Production Operations

Node Pools & Node Management

● Advanced ⏱ 15 min read

Not all workloads belong on the same hardware. ML training jobs need GPUs. Latency-sensitive services need dedicated CPU. Batch jobs can tolerate spot interruptions. Node pools let you carve the cluster into segments with different machine types, taints, and autoscaling rules — and route workloads to the right segment via labels, taints, and affinity rules.

Node Pools

A node pool (called a node group on EKS, node pool on GKE/AKS) is a set of nodes with identical configuration: machine type, OS image, disk size, labels, and taints. Managed clusters manage node pool lifecycle — adding, draining, and replacing nodes.

Pool	Machine type	Taint	Workloads
system	2 CPU / 8 GB	CriticalAddonsOnly	CoreDNS, metrics-server, autoscaler
general	4 CPU / 16 GB	—	Most application workloads
memory	8 CPU / 64 GB	workload=memory-optimized	Redis, in-memory caches, JVM heaps
gpu	8 CPU / 32 GB + GPU	nvidia.com/gpu=present	ML inference, GPU workloads
spot	4 CPU / 16 GB (spot)	spot=true	Batch jobs, CI runners, non-critical workers

Node Labels & Selectors

Labels are the low-friction way to steer workloads. Managed clusters auto-label nodes with cloud-provider metadata. Add custom labels at pool creation or manually.

# Label a node
kubectl label node node-1 workload-type=memory-optimized

# Remove a label
kubectl label node node-1 workload-type-

# Show node labels
kubectl get nodes --show-labels

# Select nodes with a label in a pod spec
spec:
  nodeSelector:
    workload-type: memory-optimized

Taints & Tolerations

Labels are opt-in (pods choose nodes). Taints are opt-out — they repel pods unless the pod has a matching toleration.
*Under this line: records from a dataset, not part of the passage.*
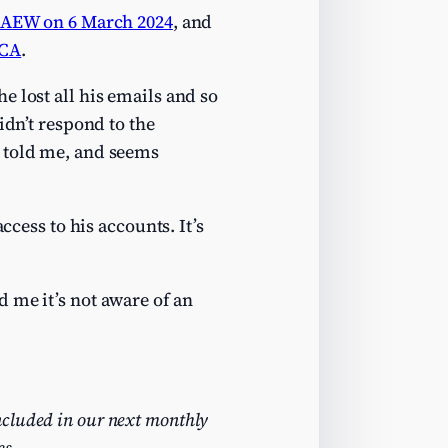
CAEW on 6 March 2024
, and
ACA
.
 lost all his emails and so
idn’t respond to the
W told me, and seems
ccess to his accounts. It’s
 me it’s not aware of an
ncluded in our next monthly
es.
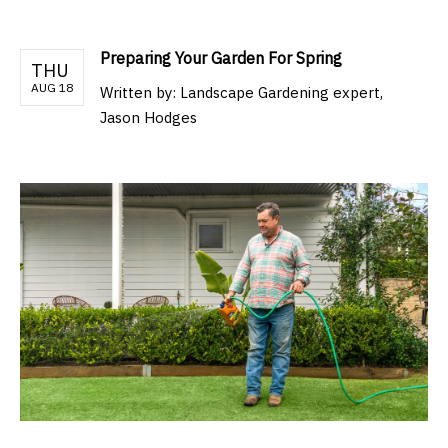
Preparing Your Garden For Spring
THU
AUG 18
Written by:
Landscape Gardening expert,
Jason Hodges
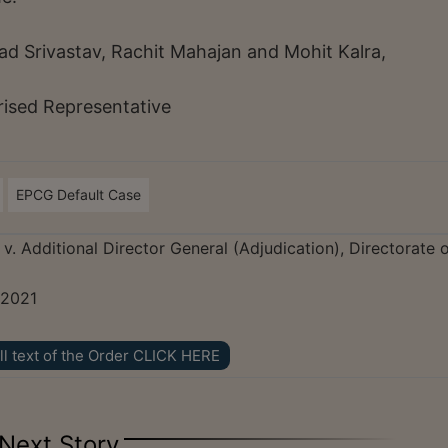
d Srivastav, Rachit Mahajan and Mohit Kalra,
rised Representative
EPCG Default Case
v. Additional Director General (Adjudication), Directorate 
 2021
ll text of the Order CLICK HERE
Next Story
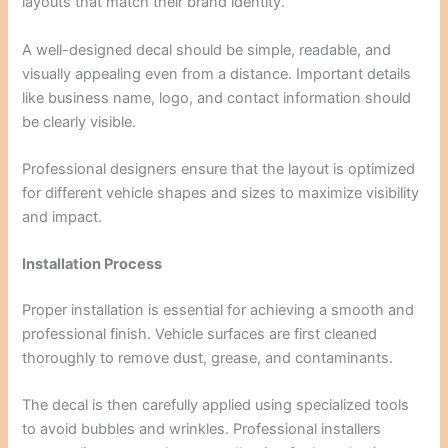
layouts that match their brand identity.
A well-designed decal should be simple, readable, and
visually appealing even from a distance. Important details
like business name, logo, and contact information should
be clearly visible.
Professional designers ensure that the layout is optimized
for different vehicle shapes and sizes to maximize visibility
and impact.
Installation Process
Proper installation is essential for achieving a smooth and
professional finish. Vehicle surfaces are first cleaned
thoroughly to remove dust, grease, and contaminants.
The decal is then carefully applied using specialized tools
to avoid bubbles and wrinkles. Professional installers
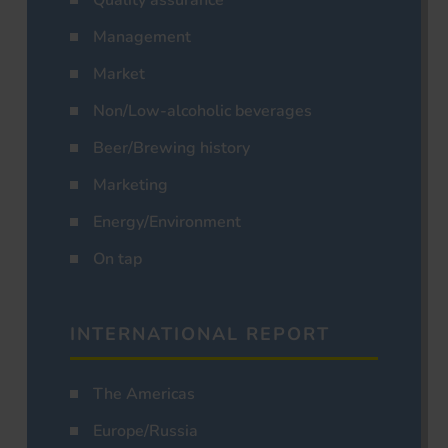
Management
Market
Non/Low-alcoholic beverages
Beer/Brewing history
Marketing
Energy/Environment
On tap
INTERNATIONAL REPORT
The Americas
Europe/Russia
Use taints to dedicate nodes exclusively to specific workloads.

Taints repel pods — toleration is the pass

GPU NODE — tainted

taint: gpu=present:NoSchedule

✅ ML pod (has toleration)

❌ API pod (no toleration) — repelled

❌ DB pod (no toleration) — repelled

GENERAL NODE — no taint

(no taint — all pods land here)

✅ API pod

✅ DB pod

⚠️ ML pod also lands here unless nodeSelector/affinity added

Exclusive dedication: taint the node (repel others) + add nodeAffinity to the workload (pull it to the right pool). Toleration alone does not guarantee placement.

Taints repel all pods without a matching toleration. To dedicate a node pool exclusively: taint it AND add nodeAffinity/nodeSelector to the intended workload.

taint a node and add a toleration to a pod

# Taint a node (NoSchedule — new pods without toleration won't land here)
kubectl taint nodes node-1 gpu=present:NoSchedule

# NoExecute — also evicts existing pods without toleration
kubectl taint nodes node-1 gpu=present:NoExecute

# Remove a taint
kubectl taint nodes node-1 gpu=present:NoSchedule-

# Toleration in pod spec
spec:
  tolerations:
  - key: "gpu"
    operator: "Equal"
    value: "present"
    effect: "NoSchedule"

Node Affinity

Node affinity expresses scheduling preferences more precisely than nodeSelector. Use requiredDuringSchedulingIgnoredDuringExecution for hard rules and preferredDuringSchedulingIgnoredDuringExecution for soft preferences.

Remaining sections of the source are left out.